Lead aprons are one of the key parts of personal radiation protection equipment along with lead gloves, lead glasses, and thyroid shields.
In medical imaging, there are two main types 1:
- 0.25 mm lead equivalence
- weighs 1-5 kg ("lightweight apron")
- attenuates 75% of the x-ray beam at 50 kVp
- attenuates 51% of the x-ray beam at 100 kVp
- 0.5 mm lead equivalence
- weighs 3-7 kg ("heavy apron")
- attenuates 99.9% of the x-ray beam at 50 kVp
- attenuates 75% of the x-ray beam at 100 kVp
0.35 mm lead equivalent aprons are also in use, with performance between the 0.25 and 0.5 mm lead equivalent aprons.

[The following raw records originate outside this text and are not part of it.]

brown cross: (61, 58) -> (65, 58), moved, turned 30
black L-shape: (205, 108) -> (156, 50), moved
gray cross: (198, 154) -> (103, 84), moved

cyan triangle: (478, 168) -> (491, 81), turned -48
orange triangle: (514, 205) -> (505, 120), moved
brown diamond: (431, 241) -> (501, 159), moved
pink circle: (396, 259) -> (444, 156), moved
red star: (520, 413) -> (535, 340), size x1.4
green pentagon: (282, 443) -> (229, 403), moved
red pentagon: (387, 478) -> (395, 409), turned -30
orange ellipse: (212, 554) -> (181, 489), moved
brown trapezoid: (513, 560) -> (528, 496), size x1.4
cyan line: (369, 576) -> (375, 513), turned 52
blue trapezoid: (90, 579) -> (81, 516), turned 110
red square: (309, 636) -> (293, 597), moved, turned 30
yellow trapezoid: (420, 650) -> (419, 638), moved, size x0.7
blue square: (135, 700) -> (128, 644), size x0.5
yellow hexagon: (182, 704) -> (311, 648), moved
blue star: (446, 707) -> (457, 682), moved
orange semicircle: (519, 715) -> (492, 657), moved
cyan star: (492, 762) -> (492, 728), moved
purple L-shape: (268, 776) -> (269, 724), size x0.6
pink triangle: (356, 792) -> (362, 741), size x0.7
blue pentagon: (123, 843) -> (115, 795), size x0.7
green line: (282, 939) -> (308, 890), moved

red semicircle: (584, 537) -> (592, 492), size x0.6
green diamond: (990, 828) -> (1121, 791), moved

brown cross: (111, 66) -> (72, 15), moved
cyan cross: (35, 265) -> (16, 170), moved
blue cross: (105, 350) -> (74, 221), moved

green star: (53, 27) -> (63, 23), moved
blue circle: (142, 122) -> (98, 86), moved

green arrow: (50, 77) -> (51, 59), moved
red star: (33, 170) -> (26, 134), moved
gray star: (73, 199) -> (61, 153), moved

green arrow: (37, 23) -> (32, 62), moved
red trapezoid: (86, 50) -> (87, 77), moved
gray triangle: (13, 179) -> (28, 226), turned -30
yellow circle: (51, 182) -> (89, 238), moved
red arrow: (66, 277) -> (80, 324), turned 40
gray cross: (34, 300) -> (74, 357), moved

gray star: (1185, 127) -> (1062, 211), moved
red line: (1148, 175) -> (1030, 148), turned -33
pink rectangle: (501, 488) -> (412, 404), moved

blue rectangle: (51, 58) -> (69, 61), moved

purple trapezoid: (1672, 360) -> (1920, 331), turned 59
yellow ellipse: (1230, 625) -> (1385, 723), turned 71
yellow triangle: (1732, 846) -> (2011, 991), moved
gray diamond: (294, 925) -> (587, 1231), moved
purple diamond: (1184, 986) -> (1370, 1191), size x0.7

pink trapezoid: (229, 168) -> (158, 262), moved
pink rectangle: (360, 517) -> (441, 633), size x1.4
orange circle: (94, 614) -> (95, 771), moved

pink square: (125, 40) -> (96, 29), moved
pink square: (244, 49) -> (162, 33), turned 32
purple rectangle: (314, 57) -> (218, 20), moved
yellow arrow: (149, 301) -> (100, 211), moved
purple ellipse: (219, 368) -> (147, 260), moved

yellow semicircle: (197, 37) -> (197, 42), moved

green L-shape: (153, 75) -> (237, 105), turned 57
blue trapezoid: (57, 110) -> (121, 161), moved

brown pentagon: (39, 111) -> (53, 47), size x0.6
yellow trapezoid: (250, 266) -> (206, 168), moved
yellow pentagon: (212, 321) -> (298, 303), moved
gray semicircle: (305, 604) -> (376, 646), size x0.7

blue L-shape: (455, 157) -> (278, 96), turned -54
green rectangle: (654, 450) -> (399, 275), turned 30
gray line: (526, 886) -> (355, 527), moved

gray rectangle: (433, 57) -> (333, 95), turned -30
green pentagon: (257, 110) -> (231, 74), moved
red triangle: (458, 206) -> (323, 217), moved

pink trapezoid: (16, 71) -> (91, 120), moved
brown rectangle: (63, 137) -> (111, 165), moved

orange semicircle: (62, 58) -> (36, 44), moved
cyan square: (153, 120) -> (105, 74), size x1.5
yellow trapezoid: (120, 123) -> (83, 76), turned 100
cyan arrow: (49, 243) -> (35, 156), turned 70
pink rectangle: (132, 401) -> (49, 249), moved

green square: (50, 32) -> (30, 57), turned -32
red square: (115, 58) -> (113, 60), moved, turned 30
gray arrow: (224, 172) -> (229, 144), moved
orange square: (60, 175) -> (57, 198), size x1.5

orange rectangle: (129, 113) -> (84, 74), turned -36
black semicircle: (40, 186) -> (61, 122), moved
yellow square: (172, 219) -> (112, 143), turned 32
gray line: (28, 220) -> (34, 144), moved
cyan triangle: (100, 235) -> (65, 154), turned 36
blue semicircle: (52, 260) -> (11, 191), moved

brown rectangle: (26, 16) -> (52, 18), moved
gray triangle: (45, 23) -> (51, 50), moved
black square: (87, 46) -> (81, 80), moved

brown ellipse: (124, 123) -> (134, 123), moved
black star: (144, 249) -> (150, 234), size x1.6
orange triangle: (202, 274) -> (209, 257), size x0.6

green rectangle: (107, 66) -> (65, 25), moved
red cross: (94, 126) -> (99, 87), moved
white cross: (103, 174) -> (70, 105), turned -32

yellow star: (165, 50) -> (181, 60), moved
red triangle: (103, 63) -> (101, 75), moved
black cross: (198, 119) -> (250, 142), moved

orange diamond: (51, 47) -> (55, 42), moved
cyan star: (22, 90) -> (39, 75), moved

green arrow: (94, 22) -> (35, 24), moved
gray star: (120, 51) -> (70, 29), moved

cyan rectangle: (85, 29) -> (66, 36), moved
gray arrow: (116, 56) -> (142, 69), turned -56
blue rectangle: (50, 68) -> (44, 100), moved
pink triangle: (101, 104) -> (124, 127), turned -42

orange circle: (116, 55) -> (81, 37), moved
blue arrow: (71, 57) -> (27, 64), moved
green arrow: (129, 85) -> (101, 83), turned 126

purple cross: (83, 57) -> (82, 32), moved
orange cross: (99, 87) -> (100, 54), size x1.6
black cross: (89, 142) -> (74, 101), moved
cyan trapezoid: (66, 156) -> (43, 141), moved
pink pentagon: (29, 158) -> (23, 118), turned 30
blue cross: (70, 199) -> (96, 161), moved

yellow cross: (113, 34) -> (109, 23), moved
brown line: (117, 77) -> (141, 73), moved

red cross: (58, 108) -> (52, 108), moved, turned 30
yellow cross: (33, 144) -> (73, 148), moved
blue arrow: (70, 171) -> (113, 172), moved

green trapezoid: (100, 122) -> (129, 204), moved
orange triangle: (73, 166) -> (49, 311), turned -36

The choice between the different aprons lies between the balance of radiation protection and injury from wearing a heavier apron.
Lead aprons should be stored on appropriate racks, and avoiding folding or creasing as this will crack the lead, and should be tested annually to assess for cracks 2,3.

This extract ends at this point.